Updated by Kefu Chai over 5 years ago
- Status changed from In Progress to Pending Backport
https://github.com/ceph/ceph/pull/19454
i am not sure if we are able to backport PR 19454 to luminous, as it looks a massive one. and is not strictly backward compatible. see its PendingReleaseNotes change. if some of us have bandwidth to do the minimal backport to address the
The problem is that currently the RAW USED stats is just USED * (replications or ec factor).
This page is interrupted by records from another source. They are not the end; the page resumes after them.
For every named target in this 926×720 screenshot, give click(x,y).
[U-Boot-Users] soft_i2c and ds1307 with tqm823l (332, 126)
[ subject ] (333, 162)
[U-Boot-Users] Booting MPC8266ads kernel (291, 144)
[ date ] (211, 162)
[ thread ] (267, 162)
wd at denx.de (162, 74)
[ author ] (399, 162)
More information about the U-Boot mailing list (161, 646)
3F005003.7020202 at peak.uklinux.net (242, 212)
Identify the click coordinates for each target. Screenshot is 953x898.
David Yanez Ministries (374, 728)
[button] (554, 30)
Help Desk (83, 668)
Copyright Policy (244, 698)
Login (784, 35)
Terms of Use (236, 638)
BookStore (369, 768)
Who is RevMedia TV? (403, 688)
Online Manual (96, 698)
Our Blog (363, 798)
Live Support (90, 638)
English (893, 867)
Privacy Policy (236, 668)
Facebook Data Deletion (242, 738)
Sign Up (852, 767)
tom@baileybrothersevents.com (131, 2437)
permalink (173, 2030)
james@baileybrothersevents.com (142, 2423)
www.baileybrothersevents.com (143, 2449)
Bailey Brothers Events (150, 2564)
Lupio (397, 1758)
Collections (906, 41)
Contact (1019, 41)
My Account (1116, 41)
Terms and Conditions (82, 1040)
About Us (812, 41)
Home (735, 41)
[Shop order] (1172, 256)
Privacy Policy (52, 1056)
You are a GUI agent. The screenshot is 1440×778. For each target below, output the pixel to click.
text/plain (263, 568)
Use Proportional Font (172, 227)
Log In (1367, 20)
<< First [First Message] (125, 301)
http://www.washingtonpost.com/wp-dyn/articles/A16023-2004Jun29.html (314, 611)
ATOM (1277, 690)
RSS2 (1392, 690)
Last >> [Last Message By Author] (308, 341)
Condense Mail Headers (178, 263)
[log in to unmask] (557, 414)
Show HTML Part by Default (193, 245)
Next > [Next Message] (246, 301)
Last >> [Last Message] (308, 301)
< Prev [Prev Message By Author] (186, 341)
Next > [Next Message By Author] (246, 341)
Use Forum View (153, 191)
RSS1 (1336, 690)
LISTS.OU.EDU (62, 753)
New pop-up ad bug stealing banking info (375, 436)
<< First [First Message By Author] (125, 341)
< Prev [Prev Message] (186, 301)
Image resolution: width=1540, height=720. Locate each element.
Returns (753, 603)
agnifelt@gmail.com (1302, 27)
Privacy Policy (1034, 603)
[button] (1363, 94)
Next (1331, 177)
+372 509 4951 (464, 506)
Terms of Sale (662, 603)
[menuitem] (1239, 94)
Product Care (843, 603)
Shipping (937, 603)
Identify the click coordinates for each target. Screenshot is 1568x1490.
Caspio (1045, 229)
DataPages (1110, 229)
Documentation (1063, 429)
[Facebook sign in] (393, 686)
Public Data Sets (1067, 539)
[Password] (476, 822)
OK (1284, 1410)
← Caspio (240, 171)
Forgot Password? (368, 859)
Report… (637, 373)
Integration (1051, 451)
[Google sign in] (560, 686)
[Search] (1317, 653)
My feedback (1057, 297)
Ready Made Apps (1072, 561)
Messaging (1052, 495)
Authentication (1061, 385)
issue, that'd be great. i am marking this issue "pending backport", but please feel free to change it to "resolved" if we believe it's too risky to backport it or it isn't worth the time and effort to do the backport.
Updated by Nathan Cutler over 5 years ago
- Copied to Backport #37564: mimic: OSD compression: incorrect display of the used disk space added
Updated by Nathan Cutler over 5 years ago
- Copied to Backport #37565: luminous: OSD compression: incorrect display of the used disk space added
Updated by Nathan Cutler about 3 years ago
- Status changed from Pending Backport to Resolved
While running with --resolve-parent, the script "backport-create-issue" noticed that all backports of this issue are in status "Resolved" or "Rejected".